Снился Кеннет: его лицо, отпечатавшееся в памяти во время совместных ужинов, ехидная улыбка и похотливый смех после скабрезных шуток моего мужа. Его неумелые попытки выглядеть столь же вальяжным, когда он, откинувшись на спинку моего любимого кресла и закинув ноги на газетный столик, томно попивал скотч и заглядывался на талии наших юных горничных. Он всегда старался угодить «мудрейшему» господину Ф. Он в точности повторял глупые высказывания графа о политике, а тот всегда безразлично перебивал их замечаниями о том, как хорош выбранный им скотч. Мой супруг был абсолютно равнодушен к инспектору, впрочем, как и ко всем окружавшим его людям. Мы нужны были лишь для мебели, чтобы разбавить скучный антураж своим жужжанием. В то же время подобострастные улыбки и кивки поднимали ему настроение. Поэтому он так ненавидел меня за мою отстраненность, холод и отсутствие малейшего стремления понравиться ему.
Затем снился огонь, пепел, грешники в аду. Среди них все мы: и я, все еще покрытая гладкой кожей, и граф, и Кеннет, и убитые мной дети – в качестве свидетелей страшного суда. «Убийца!» – торжественно кричал Кеннет. «Убийца!» – вторил ему детский хор. «Убийца!» – равнодушно подтверждал супруг. Огромный фавн с молоточком в волосатой руке наклонился ко мне со своей трибуны и прошептал: «Убийца!». Эхом разнесся шепот и стук молотка о деревянную подставку. Послышалось блеяние, детский смех, смешанный с грозным хохотом грешников. Всех захватил хоровод, а на меня опрокинулся чан раскаленной лавы. Аплодисменты, визг, занавес.

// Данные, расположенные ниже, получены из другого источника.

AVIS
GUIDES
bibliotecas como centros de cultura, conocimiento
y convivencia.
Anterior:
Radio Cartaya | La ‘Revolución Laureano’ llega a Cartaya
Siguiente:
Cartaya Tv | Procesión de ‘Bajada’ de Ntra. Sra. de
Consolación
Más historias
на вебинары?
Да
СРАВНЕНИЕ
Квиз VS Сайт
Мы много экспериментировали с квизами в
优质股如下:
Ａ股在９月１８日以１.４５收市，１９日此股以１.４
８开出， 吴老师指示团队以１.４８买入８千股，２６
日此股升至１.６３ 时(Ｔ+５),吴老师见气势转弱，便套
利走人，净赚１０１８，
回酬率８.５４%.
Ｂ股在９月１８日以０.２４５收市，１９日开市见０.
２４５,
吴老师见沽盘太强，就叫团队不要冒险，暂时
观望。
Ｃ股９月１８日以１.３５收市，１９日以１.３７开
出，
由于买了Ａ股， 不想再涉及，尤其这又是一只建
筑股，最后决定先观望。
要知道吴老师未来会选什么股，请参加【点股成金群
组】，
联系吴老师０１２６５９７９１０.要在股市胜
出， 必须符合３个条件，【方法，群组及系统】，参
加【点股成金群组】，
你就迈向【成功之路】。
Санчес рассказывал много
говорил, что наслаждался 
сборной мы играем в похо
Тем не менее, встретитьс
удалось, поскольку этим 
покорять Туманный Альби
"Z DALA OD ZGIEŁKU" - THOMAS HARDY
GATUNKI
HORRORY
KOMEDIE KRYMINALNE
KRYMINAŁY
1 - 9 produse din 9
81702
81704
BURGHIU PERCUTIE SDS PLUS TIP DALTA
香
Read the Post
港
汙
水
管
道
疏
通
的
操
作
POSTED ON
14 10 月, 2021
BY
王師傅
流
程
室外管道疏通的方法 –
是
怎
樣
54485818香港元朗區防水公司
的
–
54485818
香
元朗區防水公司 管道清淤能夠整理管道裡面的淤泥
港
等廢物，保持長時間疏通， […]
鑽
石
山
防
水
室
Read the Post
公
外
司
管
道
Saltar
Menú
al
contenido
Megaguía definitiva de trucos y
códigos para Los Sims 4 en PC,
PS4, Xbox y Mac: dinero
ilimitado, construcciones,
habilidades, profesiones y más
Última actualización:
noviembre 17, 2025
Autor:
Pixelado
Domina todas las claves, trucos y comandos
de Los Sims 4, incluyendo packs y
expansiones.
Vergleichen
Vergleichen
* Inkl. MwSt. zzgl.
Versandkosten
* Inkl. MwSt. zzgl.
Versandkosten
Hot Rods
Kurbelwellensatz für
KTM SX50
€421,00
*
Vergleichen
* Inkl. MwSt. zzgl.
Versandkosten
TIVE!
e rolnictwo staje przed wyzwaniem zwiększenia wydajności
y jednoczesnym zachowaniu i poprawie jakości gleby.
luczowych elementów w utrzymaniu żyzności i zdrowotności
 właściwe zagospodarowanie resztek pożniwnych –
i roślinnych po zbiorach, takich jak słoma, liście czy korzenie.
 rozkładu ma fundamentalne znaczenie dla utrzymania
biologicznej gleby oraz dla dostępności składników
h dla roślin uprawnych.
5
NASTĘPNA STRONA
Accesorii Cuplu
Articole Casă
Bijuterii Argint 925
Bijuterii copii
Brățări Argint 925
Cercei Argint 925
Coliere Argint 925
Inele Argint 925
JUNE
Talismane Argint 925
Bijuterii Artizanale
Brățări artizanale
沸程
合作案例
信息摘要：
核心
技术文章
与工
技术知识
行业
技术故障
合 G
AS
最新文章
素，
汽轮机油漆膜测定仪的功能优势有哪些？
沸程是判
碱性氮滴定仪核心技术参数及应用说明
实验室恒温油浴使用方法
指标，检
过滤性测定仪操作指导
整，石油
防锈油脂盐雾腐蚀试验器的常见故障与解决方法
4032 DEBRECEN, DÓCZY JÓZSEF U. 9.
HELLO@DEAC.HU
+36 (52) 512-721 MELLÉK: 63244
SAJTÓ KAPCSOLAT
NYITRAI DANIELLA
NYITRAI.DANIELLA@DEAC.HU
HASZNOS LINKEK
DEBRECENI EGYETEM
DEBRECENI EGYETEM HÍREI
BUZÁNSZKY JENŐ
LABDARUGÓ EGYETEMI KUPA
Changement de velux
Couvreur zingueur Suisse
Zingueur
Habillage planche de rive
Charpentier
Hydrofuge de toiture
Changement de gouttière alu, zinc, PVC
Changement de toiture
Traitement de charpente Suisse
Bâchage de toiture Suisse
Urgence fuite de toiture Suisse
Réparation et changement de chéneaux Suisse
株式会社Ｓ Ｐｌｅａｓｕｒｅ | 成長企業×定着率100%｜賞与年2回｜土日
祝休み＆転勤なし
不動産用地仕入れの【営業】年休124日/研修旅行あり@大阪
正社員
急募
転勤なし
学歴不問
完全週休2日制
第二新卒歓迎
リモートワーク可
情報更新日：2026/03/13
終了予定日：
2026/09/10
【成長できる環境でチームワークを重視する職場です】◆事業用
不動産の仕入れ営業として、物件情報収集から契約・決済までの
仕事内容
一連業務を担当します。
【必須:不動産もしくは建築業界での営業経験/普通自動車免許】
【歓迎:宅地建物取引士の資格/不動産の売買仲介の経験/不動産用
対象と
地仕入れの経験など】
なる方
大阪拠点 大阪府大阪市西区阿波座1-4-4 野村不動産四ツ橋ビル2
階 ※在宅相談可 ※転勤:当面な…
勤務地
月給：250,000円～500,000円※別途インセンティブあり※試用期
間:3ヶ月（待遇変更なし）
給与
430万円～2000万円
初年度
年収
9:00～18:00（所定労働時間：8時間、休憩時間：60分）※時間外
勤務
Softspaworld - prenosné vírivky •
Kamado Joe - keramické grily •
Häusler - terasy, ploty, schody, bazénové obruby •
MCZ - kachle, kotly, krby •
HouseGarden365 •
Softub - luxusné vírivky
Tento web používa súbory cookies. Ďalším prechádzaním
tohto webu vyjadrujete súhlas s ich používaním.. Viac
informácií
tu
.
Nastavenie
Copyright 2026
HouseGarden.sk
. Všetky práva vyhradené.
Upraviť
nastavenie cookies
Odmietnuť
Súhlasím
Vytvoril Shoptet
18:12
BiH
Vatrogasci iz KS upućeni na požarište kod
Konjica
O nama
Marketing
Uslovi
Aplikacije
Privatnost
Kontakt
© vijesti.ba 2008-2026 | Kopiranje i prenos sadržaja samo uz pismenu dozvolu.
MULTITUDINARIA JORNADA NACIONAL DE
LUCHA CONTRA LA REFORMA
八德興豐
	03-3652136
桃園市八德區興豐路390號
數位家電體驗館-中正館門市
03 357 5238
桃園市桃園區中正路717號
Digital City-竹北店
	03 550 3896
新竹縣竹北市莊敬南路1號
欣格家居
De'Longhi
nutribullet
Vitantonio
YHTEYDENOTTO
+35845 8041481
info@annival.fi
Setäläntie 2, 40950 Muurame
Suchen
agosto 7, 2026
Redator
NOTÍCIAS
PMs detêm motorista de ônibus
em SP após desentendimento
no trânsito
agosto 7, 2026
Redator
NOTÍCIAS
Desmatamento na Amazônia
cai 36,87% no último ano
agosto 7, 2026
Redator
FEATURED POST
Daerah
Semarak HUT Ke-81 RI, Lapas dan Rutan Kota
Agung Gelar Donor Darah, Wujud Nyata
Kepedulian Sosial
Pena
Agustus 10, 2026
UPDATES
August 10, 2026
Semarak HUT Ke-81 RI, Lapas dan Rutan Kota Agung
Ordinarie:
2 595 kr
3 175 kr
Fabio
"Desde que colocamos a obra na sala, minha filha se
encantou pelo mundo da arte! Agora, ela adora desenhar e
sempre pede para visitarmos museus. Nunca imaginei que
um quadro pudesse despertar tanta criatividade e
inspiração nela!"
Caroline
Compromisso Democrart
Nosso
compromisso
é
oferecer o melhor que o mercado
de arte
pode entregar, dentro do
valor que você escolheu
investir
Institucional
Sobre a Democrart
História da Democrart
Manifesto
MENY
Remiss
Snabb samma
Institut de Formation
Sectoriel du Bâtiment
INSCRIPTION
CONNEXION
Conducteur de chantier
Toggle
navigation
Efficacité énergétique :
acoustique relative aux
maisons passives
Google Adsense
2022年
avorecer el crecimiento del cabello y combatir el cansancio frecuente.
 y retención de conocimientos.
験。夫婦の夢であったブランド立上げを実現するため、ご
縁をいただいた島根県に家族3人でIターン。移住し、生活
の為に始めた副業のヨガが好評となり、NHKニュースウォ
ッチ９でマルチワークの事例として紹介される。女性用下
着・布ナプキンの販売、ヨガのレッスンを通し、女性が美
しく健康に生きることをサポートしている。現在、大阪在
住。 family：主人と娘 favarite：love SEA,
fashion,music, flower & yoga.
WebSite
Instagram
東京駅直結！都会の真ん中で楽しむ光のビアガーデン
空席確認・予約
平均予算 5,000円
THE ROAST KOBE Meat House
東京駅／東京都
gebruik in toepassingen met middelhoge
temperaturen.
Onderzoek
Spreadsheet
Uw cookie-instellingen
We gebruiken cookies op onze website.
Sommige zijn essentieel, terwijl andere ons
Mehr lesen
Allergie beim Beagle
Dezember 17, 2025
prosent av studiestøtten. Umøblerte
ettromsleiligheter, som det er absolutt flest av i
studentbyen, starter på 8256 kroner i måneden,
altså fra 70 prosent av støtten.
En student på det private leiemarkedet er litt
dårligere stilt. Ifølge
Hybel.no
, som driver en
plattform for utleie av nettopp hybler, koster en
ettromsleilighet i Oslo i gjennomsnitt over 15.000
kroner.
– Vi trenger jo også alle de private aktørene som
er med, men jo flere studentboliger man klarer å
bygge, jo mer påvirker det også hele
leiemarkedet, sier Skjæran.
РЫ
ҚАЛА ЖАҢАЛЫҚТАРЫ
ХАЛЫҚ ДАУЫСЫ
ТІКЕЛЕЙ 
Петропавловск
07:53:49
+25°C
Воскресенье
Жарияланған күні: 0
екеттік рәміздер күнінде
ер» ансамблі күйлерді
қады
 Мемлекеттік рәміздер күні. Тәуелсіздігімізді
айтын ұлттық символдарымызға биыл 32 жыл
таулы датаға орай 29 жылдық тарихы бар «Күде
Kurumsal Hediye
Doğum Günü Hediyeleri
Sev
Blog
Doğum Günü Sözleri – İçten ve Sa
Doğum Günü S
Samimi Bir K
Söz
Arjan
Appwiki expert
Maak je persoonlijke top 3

Ночь сменилась утром. Я пробудилась на рассвете, но не от лучей солнца – от чего-то намного более яркого, источающего непривычно интенсивное свечение. Боль брезжила где-то в скрытых уголках моего скелета, но она больше мне не мешала. Кое-что вызывало странное беспокойство: тело не требовало совершенно никакой пищи, даже легкого перекуса, хотя я уже два дня ничего не ела. Мне, как, например, зомби, не хотелось человеческих мозгов. Повадки кровососущей твари тоже отсутствовали: желание промочить горло кровью меня не донимало. «А мне даже нравится», – помню, подумала я. Почувствовав свечение (именно почувствовав, не увидев), я зашевелилась. Оно не было статичным – слегка мерцало и словно парило в воздухе. Интерес заставил меня подняться. Кости «затекли» за время сна, поэтому поднималась я со своего импровизированного лежбища шумно – кряхтя, хрустя и щелкая конечностями. Однако стоило мне разогнуться, порадовавшись спокойному (в сравнении со вчерашним) утру, как меня вновь атаковала боль.